Assigned task: The records below are to be reproduced exactly, with the pictures left out.

Collected data
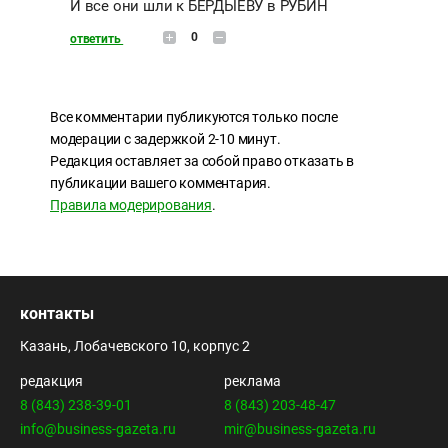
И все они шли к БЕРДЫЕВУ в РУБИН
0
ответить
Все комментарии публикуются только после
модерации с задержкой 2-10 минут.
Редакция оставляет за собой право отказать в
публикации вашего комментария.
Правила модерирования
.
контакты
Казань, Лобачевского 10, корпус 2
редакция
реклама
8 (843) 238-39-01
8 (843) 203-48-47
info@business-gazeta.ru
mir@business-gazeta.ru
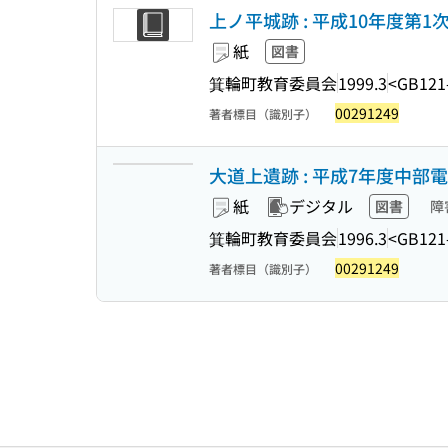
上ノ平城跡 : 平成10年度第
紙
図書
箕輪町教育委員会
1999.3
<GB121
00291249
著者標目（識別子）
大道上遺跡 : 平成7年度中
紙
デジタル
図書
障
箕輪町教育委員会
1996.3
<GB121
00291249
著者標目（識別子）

Your response:
И все они шли к БЕРДЫЕВУ в РУБИН
0
ответить
Все комментарии публикуются только после
модерации с задержкой 2-10 минут.
Редакция оставляет за собой право отказать в
публикации вашего комментария.
Правила модерирования
.
контакты
Казань, Лобачевского 10, корпус 2
редакция
реклама
8 (843) 238-39-01
8 (843) 203-48-47
info@business-gazeta.ru
mir@business-gazeta.ru
上ノ平城跡 : 平成10年度第
紙
図書
箕輪町教育委員会
1999.3
<GB121
00291249
著者標目（識別子）
大道上遺跡 : 平成7年度中
紙
デジタル
図書
障
箕輪町教育委員会
1996.3
<GB121
00291249
著者標目（識別子）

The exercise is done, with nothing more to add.